Geographie[Bearbeiten]

Die Gemeinde liegt auf einer Hochebene am westlichen Hang des Lindenbergs, rund drei Kilometer östlich des Hallwilersees. Die flache Ebene wird in Richtung Norden durch den Erusbach entwässert. Gegen Osten hin steigt das Gelände flach zum Kamm des Lindenbergs an, gegen Nordosten zum Niesenberg. Das Dorf Bettwil befindet sich im äussersten Westen des Gemeindegebiets, einen halben Kilometer südlich davon liegt der Weiler Königsberg (692 m). Etwa zweieinhalb Kilometer südöstlich liegt Brandholz (694 m), nochmals einen Kilometer weiter Guggibad (712 m). Die beiden letztgenannten Weiler an der östlichen Gemeindegrenze gehören geographisch bereits zum Bünztal.

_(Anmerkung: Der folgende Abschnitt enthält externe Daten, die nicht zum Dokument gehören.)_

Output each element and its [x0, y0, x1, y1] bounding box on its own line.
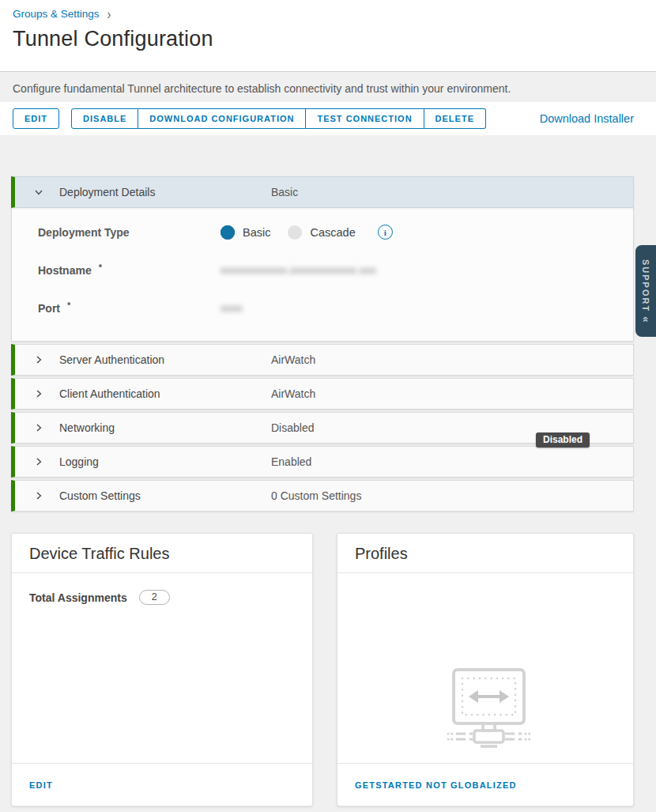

Die Fläche des Gemeindegebiets beträgt 425 Hektaren, davon sind 91 Hektaren bewaldet und 41 Hektaren überbaut. Der höchste Punkt befindet sich auf 760 m ü. M. im Gebiet Junkholz, der tiefste auf 649 m ü. M. im äussersten Nordwesten.

Nachbargemeinden sind Sarmenstorf im Norden, Kallern im Nordosten, Boswil im Osten, Buttwil im Südosten, Schongau im Süden Fahrwangen im Westen.

Geschichte[Bearbeiten]

Der Ort wird erstmals 924 in einem Zinsrodel des Fraumünsterstifts zu Zürich erwähnt (de Petiwilare/Pettewilare). Beim Ortsnamen handelt es sich um eine althochdeutsche Zusammensetzung aus dem Personennamen Beto/Petto und dem bei alamannischen Gründungen häufigen Hinterglied -wīlāri zur Bezeichnung neuer Hofsiedlungen. [3][4]

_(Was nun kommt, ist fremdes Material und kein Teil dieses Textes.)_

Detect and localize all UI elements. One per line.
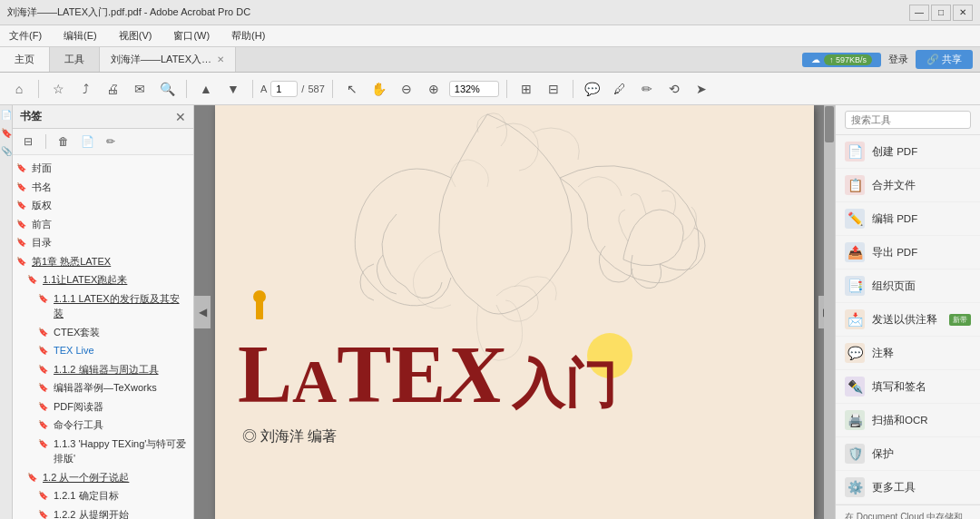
- toolbar-page-total: 587: [308, 83, 324, 94]
- bookmark-item[interactable]: 🔖封面: [13, 159, 193, 178]
- bookmark-icon: 🔖: [38, 438, 51, 451]
- tab-home[interactable]: 主页: [0, 47, 50, 72]
- toolbar-email-button[interactable]: ✉: [128, 77, 152, 101]
- share-button[interactable]: 🔗 共享: [916, 50, 973, 69]
- toolbar-prev-page-button[interactable]: ▲: [194, 77, 218, 101]
- toolbar-next-page-button[interactable]: ▼: [221, 77, 245, 101]
- bookmark-item[interactable]: 🔖第1章 熟悉LATEX: [13, 252, 193, 271]
- doc-cloud-footer: 在 Document Cloud 中存储和共享 了解…: [836, 504, 980, 519]
- icon-strip-attach[interactable]: 📎: [1, 145, 12, 156]
- bookmark-item[interactable]: 🔖前言: [13, 215, 193, 234]
- scroll-left-arrow[interactable]: ◀: [194, 296, 211, 328]
- tool-label: 合并文件: [872, 179, 916, 192]
- bookmark-item[interactable]: 🔖PDF阅读器: [13, 397, 193, 416]
- sidebar-edit-button[interactable]: ✏: [101, 132, 121, 152]
- tool-item-填写和签名[interactable]: ✒️填写和签名: [836, 370, 980, 404]
- tool-item-更多工具[interactable]: ⚙️更多工具: [836, 471, 980, 504]
- sidebar-new-button[interactable]: 📄: [77, 132, 97, 152]
- menu-file[interactable]: 文件(F): [5, 27, 45, 44]
- toolbar-fit-width-button[interactable]: ⊟: [542, 77, 565, 101]
- sidebar-title: 书签: [20, 109, 42, 124]
- search-tools-input[interactable]: [845, 111, 971, 129]
- toolbar-zoom-in-button[interactable]: ⊕: [422, 77, 446, 101]
- sidebar-close-button[interactable]: ✕: [175, 110, 186, 124]
- tool-item-编辑-PDF[interactable]: ✏️编辑 PDF: [836, 202, 980, 236]
- title-bar: 刘海洋——LATEX入门.pdf.pdf - Adobe Acrobat Pro…: [0, 0, 980, 25]
- bookmark-item[interactable]: 🔖目录: [13, 233, 193, 252]
- tool-item-组织页面[interactable]: 📑组织页面: [836, 269, 980, 303]
- toolbar-page-input[interactable]: [270, 81, 298, 97]
- bookmark-item[interactable]: 🔖1.2.1 确定目标: [13, 486, 193, 505]
- close-button[interactable]: ✕: [953, 5, 973, 21]
- tool-label: 导出 PDF: [872, 246, 917, 260]
- tab-tools[interactable]: 工具: [50, 47, 100, 72]
- bookmark-label: 版权: [32, 198, 52, 213]
- vertical-scrollbar[interactable]: [824, 105, 835, 519]
- icon-strip-bookmark[interactable]: 🔖: [1, 127, 12, 138]
- bookmark-item[interactable]: 🔖1.1.2 编辑器与周边工具: [13, 360, 193, 379]
- maximize-button[interactable]: □: [931, 5, 951, 21]
- author-line: ◎ 刘海洋 编著: [242, 427, 796, 446]
- menu-help[interactable]: 帮助(H): [228, 27, 269, 44]
- icon-strip-page[interactable]: 📄: [1, 109, 12, 120]
- toolbar-pan-button[interactable]: ✋: [368, 77, 391, 101]
- toolbar-fit-page-button[interactable]: ⊞: [514, 77, 538, 101]
- bookmark-item[interactable]: 🔖编辑器举例—TeXworks: [13, 378, 193, 397]
- menu-edit[interactable]: 编辑(E): [60, 27, 101, 44]
- tool-item-注释[interactable]: 💬注释: [836, 337, 980, 370]
- toolbar-erase-button[interactable]: ⟲: [662, 77, 686, 101]
- toolbar-draw-button[interactable]: ✏: [635, 77, 659, 101]
- minimize-button[interactable]: —: [909, 5, 929, 21]
- bookmark-item[interactable]: 🔖1.1.1 LATEX的发行版及其安装: [13, 289, 193, 323]
- tool-item-创建-PDF[interactable]: 📄创建 PDF: [836, 135, 980, 169]
- login-button[interactable]: 登录: [888, 53, 908, 66]
- toolbar-zoom-out-button[interactable]: ⊖: [395, 77, 418, 101]
- bookmark-label: 命令行工具: [54, 417, 103, 433]
- toolbar-print-button[interactable]: 🖨: [101, 77, 124, 101]
- tab-doc-label: 刘海洋——LATEX入…: [111, 53, 211, 66]
- toolbar-back-button[interactable]: ⌂: [7, 77, 31, 101]
- bookmark-item[interactable]: 🔖CTEX套装: [13, 323, 193, 342]
- toolbar-select-button[interactable]: ↖: [340, 77, 364, 101]
- bookmark-label: 1.2.1 确定目标: [54, 488, 119, 504]
- tool-label: 保护: [872, 447, 894, 461]
- tool-item-导出-PDF[interactable]: 📤导出 PDF: [836, 236, 980, 269]
- tool-item-发送以供注释[interactable]: 📩发送以供注释新带: [836, 303, 980, 337]
- menu-view[interactable]: 视图(V): [115, 27, 156, 44]
- tool-item-扫描和OCR[interactable]: 🖨️扫描和OCR: [836, 404, 980, 437]
- toolbar-sep-3: [252, 80, 253, 98]
- toolbar-highlight-button[interactable]: 🖊: [608, 77, 632, 101]
- toolbar-search-button[interactable]: 🔍: [155, 77, 179, 101]
- bookmark-item[interactable]: 🔖1.2 从一个例子说起: [13, 468, 193, 487]
- pdf-viewer[interactable]: ◀: [194, 105, 835, 519]
- cloud-button[interactable]: ☁ ↑ 597KB/s: [802, 53, 881, 67]
- bookmark-item[interactable]: 🔖TEX Live: [13, 341, 193, 360]
- tool-icon: ✒️: [845, 377, 865, 397]
- sidebar-trash-button[interactable]: 🗑: [54, 132, 74, 152]
- bookmark-item[interactable]: 🔖1.1让LATEX跑起来: [13, 270, 193, 289]
- bookmark-item[interactable]: 🔖1.2.2 从提纲开始: [13, 505, 193, 520]
- sidebar-toolbar: ⊟ 🗑 📄 ✏: [13, 129, 193, 155]
- bookmark-item[interactable]: 🔖书名: [13, 178, 193, 197]
- toolbar-comment-button[interactable]: 💬: [581, 77, 604, 101]
- tool-item-合并文件[interactable]: 📋合并文件: [836, 169, 980, 202]
- bookmark-item[interactable]: 🔖1.1.3 'Happy TEXing'与特可爱排版': [13, 435, 193, 468]
- bookmark-icon: 🔖: [38, 509, 51, 520]
- toolbar-star-button[interactable]: ☆: [46, 77, 70, 101]
- bookmark-icon: 🔖: [16, 200, 29, 212]
- tool-item-保护[interactable]: 🛡️保护: [836, 437, 980, 471]
- bookmark-item[interactable]: 🔖命令行工具: [13, 416, 193, 435]
- scroll-thumb[interactable]: [825, 106, 834, 142]
- sidebar-expand-button[interactable]: ⊟: [18, 132, 38, 152]
- sidebar-header: 书签 ✕: [13, 105, 193, 129]
- bookmark-item[interactable]: 🔖版权: [13, 196, 193, 215]
- toolbar-bookmark-button[interactable]: ⤴: [74, 77, 97, 101]
- bookmark-list: 🔖封面🔖书名🔖版权🔖前言🔖目录🔖第1章 熟悉LATEX🔖1.1让LATEX跑起来…: [13, 155, 193, 519]
- speed-badge: ↑ 597KB/s: [824, 54, 872, 65]
- tab-close-button[interactable]: ✕: [217, 54, 224, 64]
- bookmark-label: 1.1.1 LATEX的发行版及其安装: [54, 291, 188, 321]
- tab-document[interactable]: 刘海洋——LATEX入… ✕: [100, 47, 236, 72]
- toolbar-zoom-input[interactable]: [449, 81, 499, 97]
- toolbar-sign-button[interactable]: ➤: [690, 77, 713, 101]
- menu-window[interactable]: 窗口(W): [170, 27, 213, 44]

Wichtigster Grundherr im Mittelalter war das Kloster Einsiedeln, das die Zehnten zur Hälfte mit dem Spital in Bremgarten teilte. Von 1200 bis 1412 war Bettwil im Besitz der Herren von Heidegg, die auf dem Schloss Heidegg oberhalb von Gelfingen residierten. Die Bettwiler kauften sich dann frei und unterstellten sich den Habsburgern.

Deren Herrschaft dauerte jedoch nicht lange, denn 1415 eroberten die Eidgenossen den Aargau. Bettwil wurde ein eigenes Amt innerhalb der Freien Ämter, einer Gemeinen Herrschaft. Während der Reformationswirren von 1529 bis 1531 blieben die Bettwiler dem katholischen Glauben treu. Als Anerkennung erhielten sie 1547 ein eigenes Dorfrecht. Ohne Einmischung des Landvogtes durften sie den Untervogt, die Richter und alle Dorfbeamten selbst wählen. Die Wahlen erfolgten demokratisch alle zwei Jahre an Wahlversammlungen. Kein Dorf in der näheren und weiteren Umgebung besass diese Fülle an Freiheiten.

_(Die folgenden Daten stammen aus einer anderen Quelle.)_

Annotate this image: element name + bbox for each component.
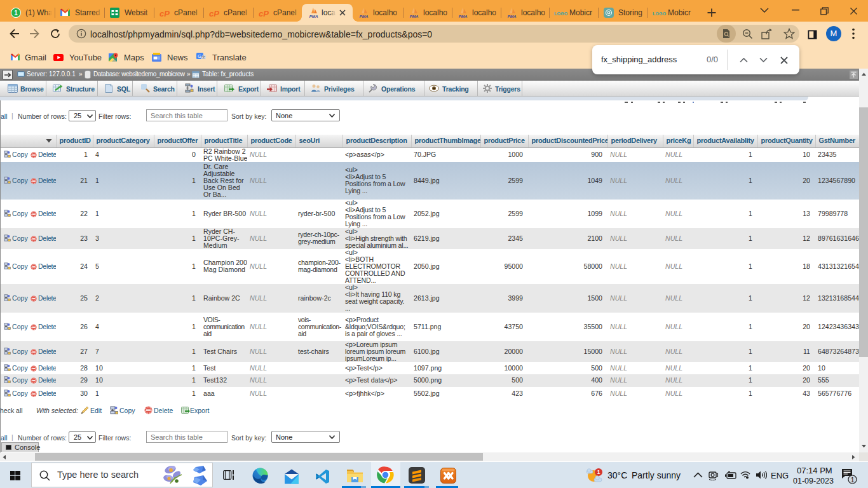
svg-text:1: 1 (14, 10, 18, 17)
svg-text:PMA: PMA (309, 14, 318, 18)
svg-text:PMA: PMA (410, 14, 419, 18)
svg-text:1: 1 (597, 469, 600, 475)
svg-text:cP: cP (259, 9, 269, 18)
svg-text:LOGO: LOGO (554, 11, 568, 16)
svg-text:LOGO: LOGO (653, 11, 667, 16)
svg-text:cP: cP (159, 9, 170, 18)
svg-text:G: G (198, 53, 201, 59)
svg-text:PMA: PMA (360, 14, 369, 18)
svg-text:1: 1 (850, 476, 854, 484)
svg-text:文: 文 (202, 55, 206, 59)
svg-text:cP: cP (209, 9, 219, 18)
svg-text:PMA: PMA (508, 14, 517, 18)
svg-text:PMA: PMA (459, 14, 468, 18)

Im März 1798 marschierten die Franzosen in die Schweiz ein und riefen die Helvetische Republik aus. Bettwil bildete zusammen mit dem Niesenberg (heute zu Kallern gehörend) eine Munizipalität im Distrikt Sarmenstorf des kurzlebigen Kantons Baden. 1799 trennte sich die Pfarrei von Sarmenstorf. Nach der Gründung des Kantons Aargau im Jahr 1803 wurde Niesenberg wieder von Bettwil getrennt. Bis weit ins 20. Jahrhundert hinein blieb Bettwil landwirtschaftlich geprägt und die Einwohnerzahl stagnierte bei rund 400. Nach der Erschliessung eines neuen Wohngebiets im Jahr 1981 wuchs die Einwohnerzahl um rund die Hälfte. Von Mitte der 1960er bis Ende der 1990er Jahre waren bei Bettwil zwei Batterien mit Bloodhound-Flugabwehrlenkwaffen stationiert.[5]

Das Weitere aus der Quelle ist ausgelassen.